*INSTRUCTIONS FOR THE TASK*
Restate word for word the lines of the records below, starting at the line that contains "Jak w sekundę" and ending at the line that contains "elverket legges ut på hjemmesiden", with both of those lines included and nothing else.

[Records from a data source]
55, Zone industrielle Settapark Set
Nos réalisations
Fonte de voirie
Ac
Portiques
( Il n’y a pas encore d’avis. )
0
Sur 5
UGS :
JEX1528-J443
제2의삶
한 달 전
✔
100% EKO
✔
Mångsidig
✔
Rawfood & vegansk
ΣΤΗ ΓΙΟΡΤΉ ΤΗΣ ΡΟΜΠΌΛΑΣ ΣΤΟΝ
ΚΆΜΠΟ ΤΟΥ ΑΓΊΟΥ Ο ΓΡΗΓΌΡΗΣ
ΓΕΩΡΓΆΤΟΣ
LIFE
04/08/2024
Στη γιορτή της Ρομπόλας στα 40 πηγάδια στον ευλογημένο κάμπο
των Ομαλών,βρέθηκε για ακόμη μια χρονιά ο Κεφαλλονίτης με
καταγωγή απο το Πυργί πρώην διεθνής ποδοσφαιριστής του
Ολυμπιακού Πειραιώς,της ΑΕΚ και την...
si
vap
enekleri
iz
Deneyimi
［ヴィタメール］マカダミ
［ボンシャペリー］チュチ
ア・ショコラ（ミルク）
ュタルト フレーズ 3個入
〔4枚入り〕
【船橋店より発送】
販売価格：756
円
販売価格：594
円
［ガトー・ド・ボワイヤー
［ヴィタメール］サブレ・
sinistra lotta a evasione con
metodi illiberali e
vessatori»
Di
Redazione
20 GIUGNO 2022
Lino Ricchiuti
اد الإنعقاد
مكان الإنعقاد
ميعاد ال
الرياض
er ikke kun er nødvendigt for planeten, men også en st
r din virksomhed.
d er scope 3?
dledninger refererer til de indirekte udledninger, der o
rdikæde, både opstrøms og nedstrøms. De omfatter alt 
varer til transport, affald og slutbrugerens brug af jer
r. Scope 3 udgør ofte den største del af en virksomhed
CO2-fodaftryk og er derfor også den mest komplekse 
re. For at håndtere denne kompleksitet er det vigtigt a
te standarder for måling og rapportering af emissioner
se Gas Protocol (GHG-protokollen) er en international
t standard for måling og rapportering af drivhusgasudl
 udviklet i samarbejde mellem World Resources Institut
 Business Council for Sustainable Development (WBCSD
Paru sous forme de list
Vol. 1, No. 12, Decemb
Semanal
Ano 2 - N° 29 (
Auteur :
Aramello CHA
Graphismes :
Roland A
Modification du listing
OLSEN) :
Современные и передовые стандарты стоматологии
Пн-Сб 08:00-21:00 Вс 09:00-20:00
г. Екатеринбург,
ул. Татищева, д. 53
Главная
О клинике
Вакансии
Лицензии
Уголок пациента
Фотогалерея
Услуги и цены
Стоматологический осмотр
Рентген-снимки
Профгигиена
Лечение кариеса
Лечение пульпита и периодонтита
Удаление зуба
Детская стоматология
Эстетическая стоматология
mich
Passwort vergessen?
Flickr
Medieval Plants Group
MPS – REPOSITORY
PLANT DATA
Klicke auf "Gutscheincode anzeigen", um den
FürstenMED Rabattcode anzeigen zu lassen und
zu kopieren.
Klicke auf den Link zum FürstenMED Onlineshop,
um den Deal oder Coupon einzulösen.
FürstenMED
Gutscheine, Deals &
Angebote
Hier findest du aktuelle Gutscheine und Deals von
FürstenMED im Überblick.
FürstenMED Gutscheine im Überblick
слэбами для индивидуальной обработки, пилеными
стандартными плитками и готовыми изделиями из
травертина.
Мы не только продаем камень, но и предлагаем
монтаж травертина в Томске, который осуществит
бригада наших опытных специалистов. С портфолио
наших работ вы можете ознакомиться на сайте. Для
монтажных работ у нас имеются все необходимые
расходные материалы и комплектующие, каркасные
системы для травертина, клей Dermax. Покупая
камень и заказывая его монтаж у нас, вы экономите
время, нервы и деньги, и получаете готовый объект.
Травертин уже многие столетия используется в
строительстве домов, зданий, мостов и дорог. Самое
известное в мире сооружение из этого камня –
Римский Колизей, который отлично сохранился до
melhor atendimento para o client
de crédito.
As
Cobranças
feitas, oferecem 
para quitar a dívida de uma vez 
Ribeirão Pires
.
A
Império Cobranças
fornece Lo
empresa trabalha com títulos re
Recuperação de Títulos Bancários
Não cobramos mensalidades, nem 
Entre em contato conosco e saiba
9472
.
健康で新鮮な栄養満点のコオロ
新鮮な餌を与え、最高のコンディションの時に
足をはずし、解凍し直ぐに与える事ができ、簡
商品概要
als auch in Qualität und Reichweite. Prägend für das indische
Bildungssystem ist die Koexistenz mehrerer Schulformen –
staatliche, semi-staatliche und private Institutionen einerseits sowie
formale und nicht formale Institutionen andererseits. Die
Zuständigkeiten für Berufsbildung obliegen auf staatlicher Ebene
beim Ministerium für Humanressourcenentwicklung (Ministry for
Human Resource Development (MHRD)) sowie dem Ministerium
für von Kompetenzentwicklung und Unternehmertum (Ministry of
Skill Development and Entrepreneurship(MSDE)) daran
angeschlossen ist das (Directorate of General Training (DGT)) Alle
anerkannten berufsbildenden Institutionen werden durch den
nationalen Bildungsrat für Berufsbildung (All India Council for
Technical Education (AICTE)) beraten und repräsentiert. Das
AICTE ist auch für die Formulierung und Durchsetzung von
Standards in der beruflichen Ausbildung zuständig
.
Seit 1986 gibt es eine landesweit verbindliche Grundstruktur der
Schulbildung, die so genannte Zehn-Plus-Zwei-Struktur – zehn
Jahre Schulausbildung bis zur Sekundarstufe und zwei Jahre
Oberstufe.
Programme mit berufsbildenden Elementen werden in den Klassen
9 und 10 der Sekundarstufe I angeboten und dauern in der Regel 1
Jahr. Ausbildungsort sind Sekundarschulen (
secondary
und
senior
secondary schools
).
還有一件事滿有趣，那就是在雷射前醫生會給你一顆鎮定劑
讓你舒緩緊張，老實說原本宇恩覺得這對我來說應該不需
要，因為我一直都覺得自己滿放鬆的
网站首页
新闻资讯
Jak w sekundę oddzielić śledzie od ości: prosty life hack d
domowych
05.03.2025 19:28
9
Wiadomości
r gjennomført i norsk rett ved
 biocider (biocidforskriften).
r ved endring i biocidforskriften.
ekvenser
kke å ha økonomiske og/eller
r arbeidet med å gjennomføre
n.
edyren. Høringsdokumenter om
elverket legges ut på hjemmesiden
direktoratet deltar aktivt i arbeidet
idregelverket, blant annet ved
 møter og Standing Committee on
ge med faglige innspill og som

*YOUR SOLUTION*
Jak w sekundę oddzielić śledzie od ości: prosty life hack d
domowych
05.03.2025 19:28
9
Wiadomości
r gjennomført i norsk rett ved
 biocider (biocidforskriften).
r ved endring i biocidforskriften.
ekvenser
kke å ha økonomiske og/eller
r arbeidet med å gjennomføre
n.
edyren. Høringsdokumenter om
elverket legges ut på hjemmesiden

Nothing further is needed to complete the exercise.